There’s another tip: don’t buy the property story that has propelled such stocks like Unitech and Mahindra Gesco to stratospheric heights amply supplemented by the SEZ craze. “Real estate sector is India’s new Internet. Stay away from it,” the chubby investor told another Millennium Mams’ member, comparing the rush for any stock that peddles a real-estate story with the Internet bubble of the ’90s.
And considering current valuation, sugar and cement are also out of favour for Jhunjhunwala. “Cement stocks are fully valued; all positive factors have been discounted. Don’t enter the sugar sector either. From what I have gathered from recent news reports, selling ethanol to oil companies wouldn’t be as profitable as what was thought before,” he said.

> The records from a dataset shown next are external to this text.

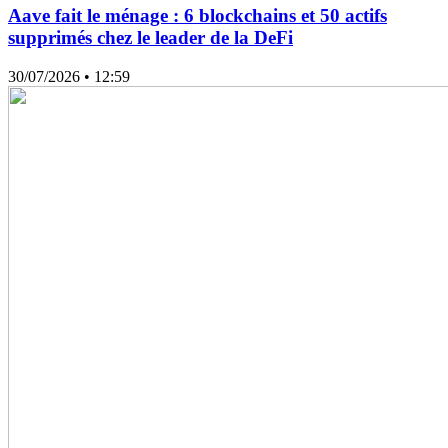
Aave fait le ménage : 6 blockchains et 50 actifs
supprimés chez le leader de la DeFi
30/07/2026
• 12:59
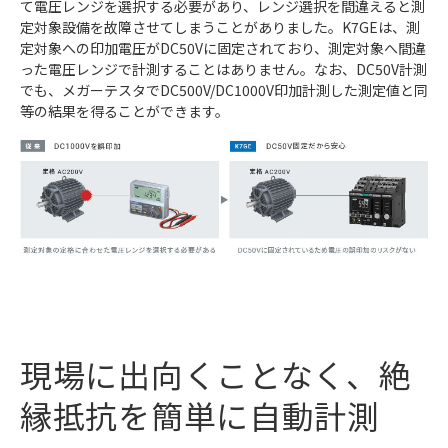
て電圧レンジを選択する必要があり、レンジ選択を間違えると測
定対象設備を故障させてしまうことがありました。K7GEは、測
定対象への印加電圧がDC50Vに固定されており、測定対象へ間違
った電圧レンジで計測することはありません。なお、DC50V計測
でも、メガーテスタでDC500V/DC1000V印加計測した測定値と同
等の結果を得ることができます。
現場に出向くことなく、絶
縁抵抗を簡単に自動計測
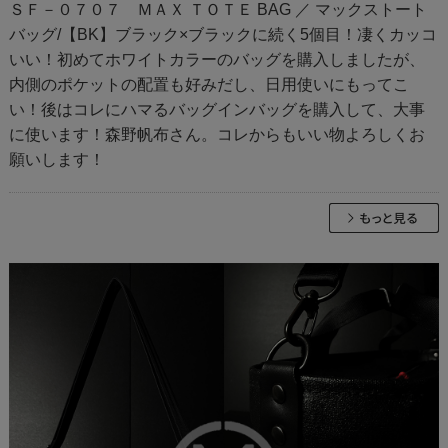
ＳＦ－０７０７ ＭＡＸ ＴＯＴＥ BAG ／ マックストート
バッグ/【BK】ブラック×ブラックに続く5個目！凄くカッコ
いい！初めてホワイトカラーのバッグを購入しましたが、
内側のポケットの配置も好みだし、日用使いにもってこ
い！後はコレにハマるバッグインバッグを購入して、大事
に使います！森野帆布さん。コレからもいい物よろしくお
願いします！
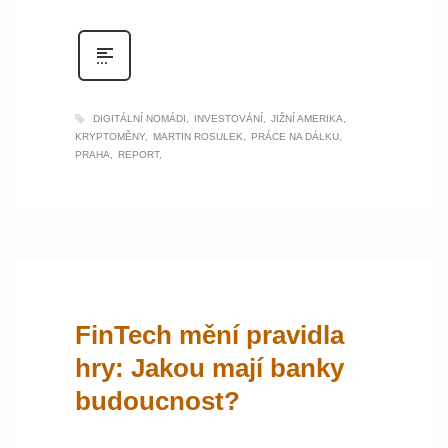
DIGITÁLNÍ NOMÁDI
INVESTOVÁNÍ
JIŽNÍ AMERIKA
KRYPTOMĚNY
MARTIN ROSULEK
PRÁCE NA DÁLKU
PRAHA
REPORT
FinTech mění pravidla
hry: Jakou mají banky
budoucnost?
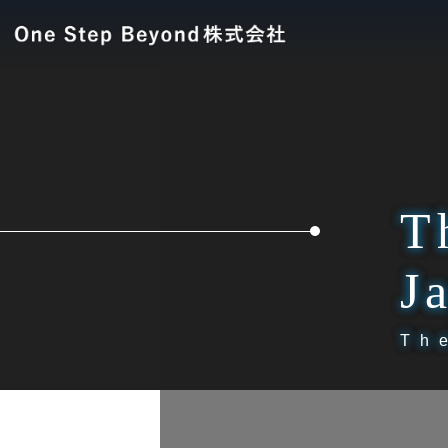
T
J
Th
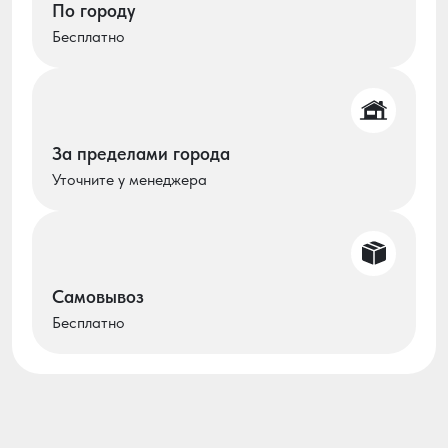
По городу
Бесплатно
За пределами города
Уточните у менеджера
Самовывоз
Бесплатно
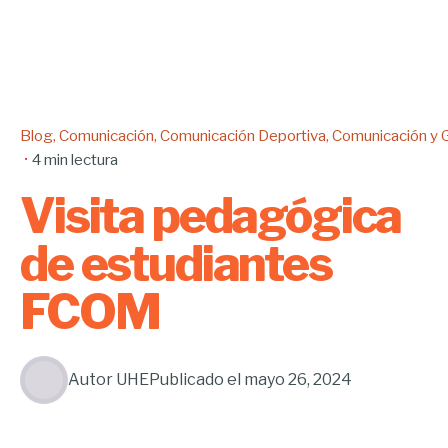
Blog
Comunicación
Comunicación Deportiva
Comunicación y 
4 min lectura
Visita pedagógica
de estudiantes
FCOM
Autor
UHE
Publicado el
mayo 26, 2024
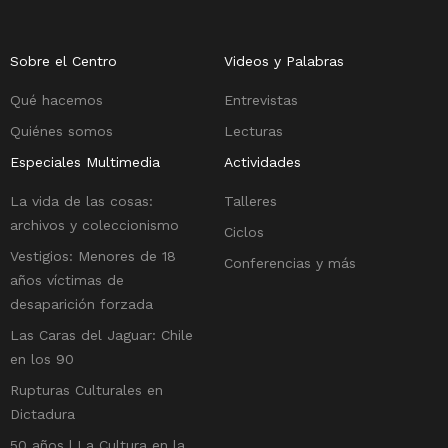
Sobre el Centro
Videos y Palabras
Qué hacemos
Entrevistas
Quiénes somos
Lecturas
Especiales Multimedia
Actividades
La vida de las cosas:
Talleres
archivos y coleccionismo
Ciclos
Vestigios: Menores de 18
Conferencias y más
años víctimas de
desaparición forzada
Las Caras del Jaguar: Chile
en los 90
Rupturas Culturales en
Dictadura
50 años | La Cultura en la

So what is he bullish about? Jhunjhunwala is betting big on retail (his pick: Shoppers’ Stop), infrastructure (particularly Punj Lloyd), liquor, financial services and small cap hotels and IT stocks. “Try to identify those small cap hotels and IT companies that can scale up. For scalability and sustaining, growth are the two big challenges before corporate India,” he said.
Jhunjhunwala has already placed his bets on the following sectors: Nagarjuna Construction, Praj Industries, Pantaloon, Punj Lloyd, Geojit Finance and Geojit Software, which now feature in his portfolio that has appeared in bits and pieces in various news reports. “I have made some good money investing in Pantaloon, and if you are convinced that Kishore Biyani will be able to achieve his ambitious dream, you can bet on him,” he said.
The ace investor’s portfolio is not a surefire prescription to earn above average returns and he himself fears that a strategy to follow in his footsteps may not work. “Taking a tip from another investor is injurious to investing, more so if he is a smoker,” Jhunjhunwala told a lady member, lighting up a cigarette.
That's quite deep. So RKJ thinks mid-sized construction co's like Punj Lloyd, NCC, retail co's Pantaloon or small brokerages like Geojit have pricing power?? Last time I checked the net margins for likes of Pantaloon & NCC were around 4-5.5% only and under pressure. The less said about valuations of Praj or Punj Lloyd or small cap hotels he likes(Viceroy Hotels)the better. The only smart thing he said in this article was the last statement. He could have added that investors are bullish about stocks they've entered at lower levels and sceptical about those they've missed.
Posted by Anonymous | 12:22 PM
When RJ the Great says that he is placing his bets on some stocks (Punj Lyoyd, Shoppers Stop etc) and some sectors (like Retail) he may be actually saying that "I have caught these stocks at their lows and now want to dump them at highest possible prices on Unsuspecting Investors".... or as GreyFool has put it, the only sensible thing in his talk was his last statement.
Posted by Anonymous | 8:47 PM
I somewhat disagree, Usually such investors never ever tell people to buy what they have bought.
A mere mention of scrip does not mean that scrip should be bought because buying requires a reason supported by thorough analysis.
The purpose of posting such articles is just to learn from them & brush up our investing ways.
It does not matter whether RJ is an investor or an operator...one thing is sure that he is surely sucessful in what he does & there is nothing wrong in learning his style.
Pump & Dump strategy does not apply here because rather than money reputation is at stake!.
Posted by toughiee | 9:19 PM
RJ said it right..
two imp things are growth and pricing power.
while many things can grow all cannot make profit and go kaput at the top.
his idea of growth + pricing power is right and full of insight. (vah vah sayari ho gaya)..!!